La mère est allée à la morgue pour faire ses adieux à son bébé mais il respire encore – Recettes en Famille

La mère est allée à la morgue pour faire ses adieux à son bébé mais il respire encore

by Emma

Attendre un enfant submerge la famille à beaucoup d’émotions. C’est d’autant plus le cas pour la maman. Durant la période de grossesse la maman en devenir peut subir des nausées, des contractions douloureuses, de la fatigue et des bouleversements hormonaux. Mais une fois né, le bébé fait oublier tous ces maux, laissant place à un sentiment d’euphorie et de plénitude. Cela n’a pas été le cas pour Analia Bouter, mère de 29 ans car elle a connu seulement une petite durée de bonheur. Au jour de la naissance de son bébé dans un hôpital situé en Argentine, les médecins ont déclaré son bébé mort. Lorsqu’elle est allée à la morgue, elle trouve un bébé encore vivant.

Un nouveau-né déclaré mort

Les aléas de la vie réservent des fois des choses traumatisantes et certaines mésaventures marquent une personne à jamais. Donner naissance à un bébé mort-né fait partie des pires expériences d’une mère. Analia Bouter, une maman de 29 ans, s’est trouvée à l’hôpital le jour de son accouchement. Elle devrait accoucher d’une petite fille trois mois avant la date prévue pour l’accouchement.

A ce moment, les médecins ont réalisé un accouchement par césarienne afin d’accueillir le bébé né prématurément. Sauf que le rythme cardiaque du bébé était anormalement bas en plus de son poids à seulement 840 grammes. La mère n’a même pas pu se réjouir de son but de chou. Ce dernier a été déclaré mort. Mise sous anesthésie, la maman n’a pas assisté à la scène. Une fois réveillée, Analia a appris la pire nouvelle de sa vie d’une infirmière qui lui a demandé ce qu’elle comptait faire du corps du bébé.

Choquée, la maman a demandé à voir son bébé avant de quitter l’hôpital le lendemain. Cependant, les médecins lui ont fait comprendre que le corps du bébé était scellé dans un cercueil à la morgue. Analia a insisté et ne pouvait se résigner à quitter l’hôpital sans voir le visage de sa fille. Face à cette insistance, les personnels de santé ont alors accepté de la laisser entrer à la morgue.

Le bébé à la morgue est encore vivant

Analia s’est rendue à la morgue avec son mari Fabien. Le couple est entré dans la chambre froide pour dire leurs adieux et pour voir le visage de leur bébé. La maman a commencé à caresser les mains du nouveau-né quand soudain, elle a senti un soupir et a repéré un mouvement.
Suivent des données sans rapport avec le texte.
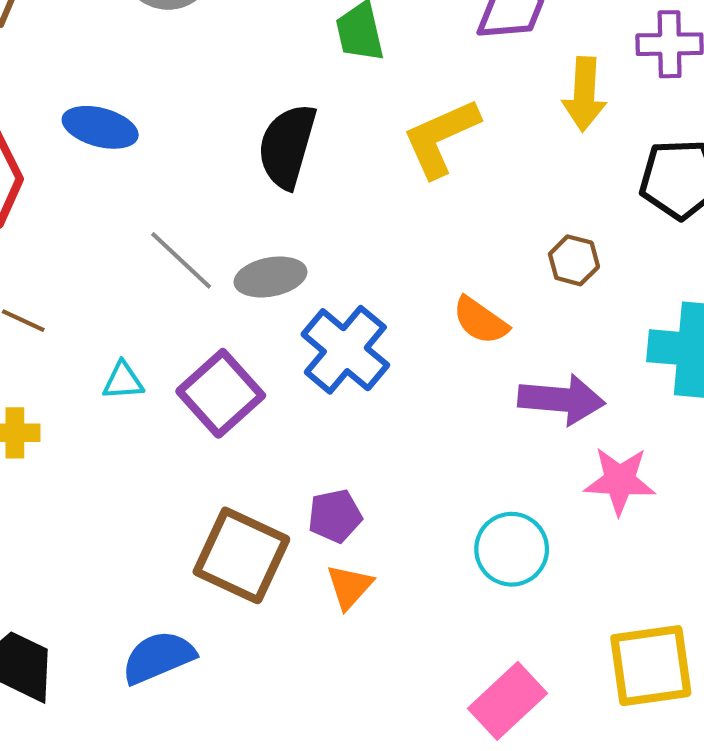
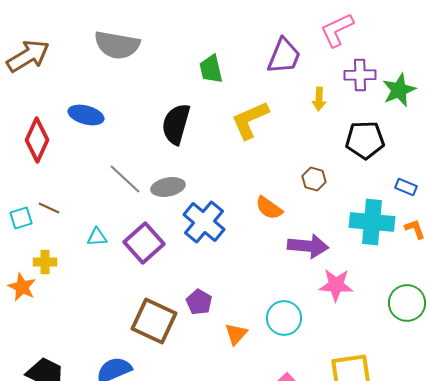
yellow arrow: (584, 94) -> (319, 99), size x0.7
purple pentagon: (335, 516) -> (199, 302), turned -30
orange triangle: (349, 587) -> (236, 334), moved

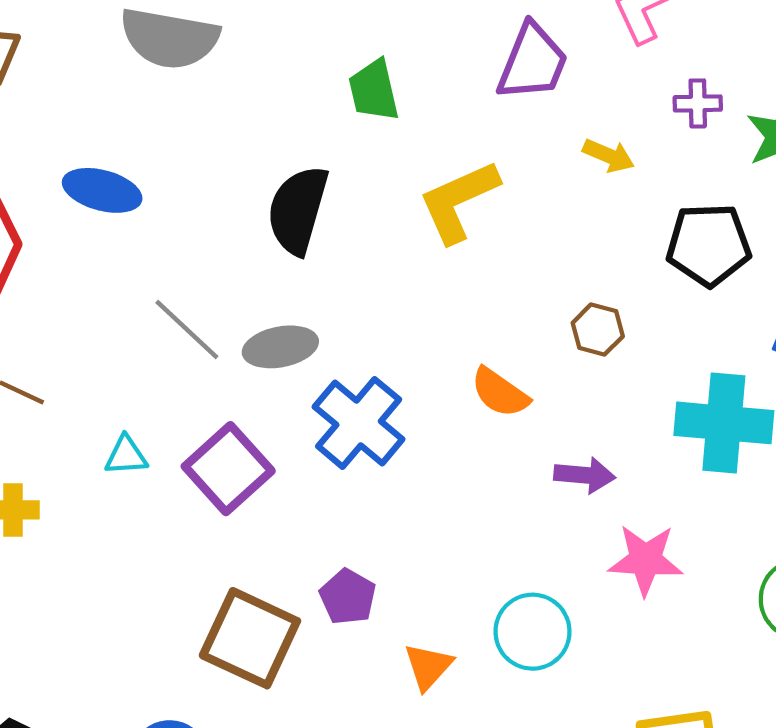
purple cross: (360, 75) -> (698, 103), size x0.7
yellow arrow: (319, 99) -> (609, 156), turned -70
purple arrow: (308, 246) -> (585, 475), size x0.7

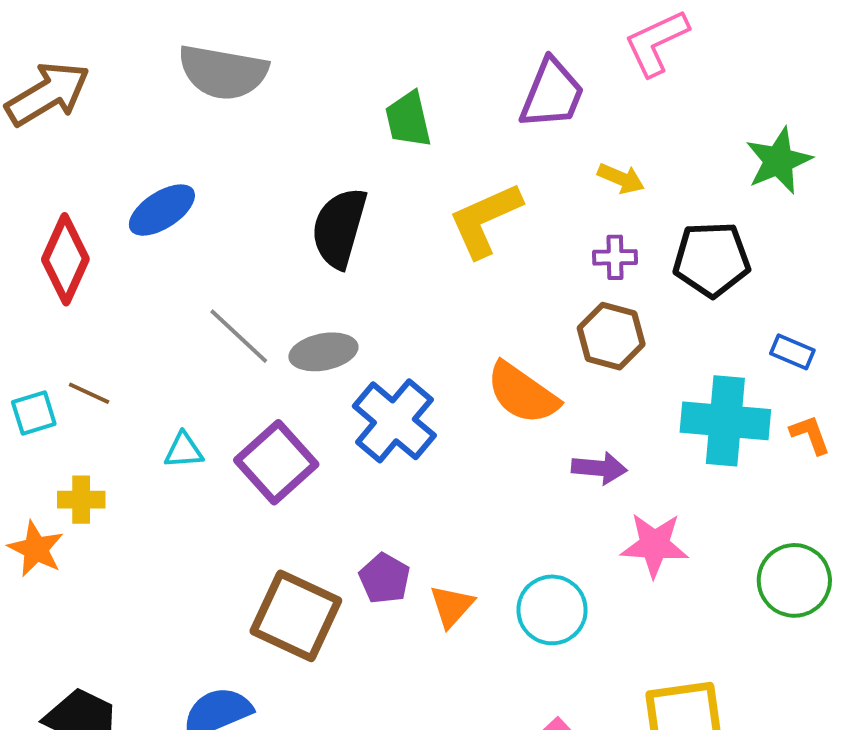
purple cross: (698, 103) -> (615, 257), moved
blue ellipse: (102, 190) -> (162, 210), turned -48
brown hexagon: (598, 330) -> (611, 336), size x1.4
orange semicircle: (500, 393) -> (522, 393), size x1.4
orange triangle: (428, 666) -> (452, 606), moved

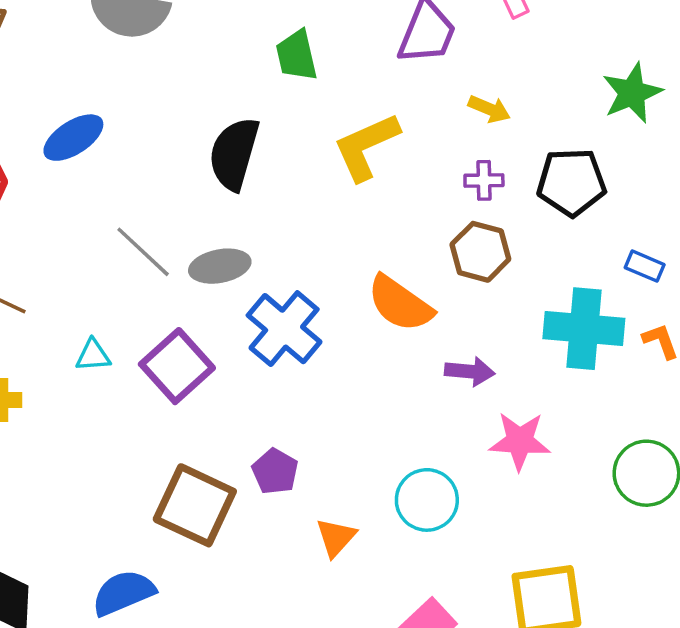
orange triangle: (452, 606) -> (336, 537), moved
La mère était sans voix quand son époux, lui aussi a confirmé que le bébé est en train de bouger. Les parents ne pouvaient que se réjouir. Leur petite fille s’est réveillée après avoir été enfermée durant douze heures dans un cercueil. “On nous a dit que le bébé était en hypothermie et que cela avait pu avoir un effet sur son rythme cardiaque”, peut-on lire dans les affirmations du père. Puis de renchérir “mais il est clair que le protocole à suivre n’a pas été respecté”.

Face à cette expérience très singulière, les parents ont appelé leur petite fille Luz Milagros, ce qui veut dire en espagnol “Lumière” et “Miracles”.

Surmonter un deuil périnatal

Perdre un enfant est la pire expérience qu’un parent puisse connaitre. Selon l’OMS, le deuil périnatal est la mort d’un bébé qui survient entre 22 semaines d’aménorrhée et 7 jours après la naissance. Mais ce deuil est souvent sous-estimé par les proches des parents.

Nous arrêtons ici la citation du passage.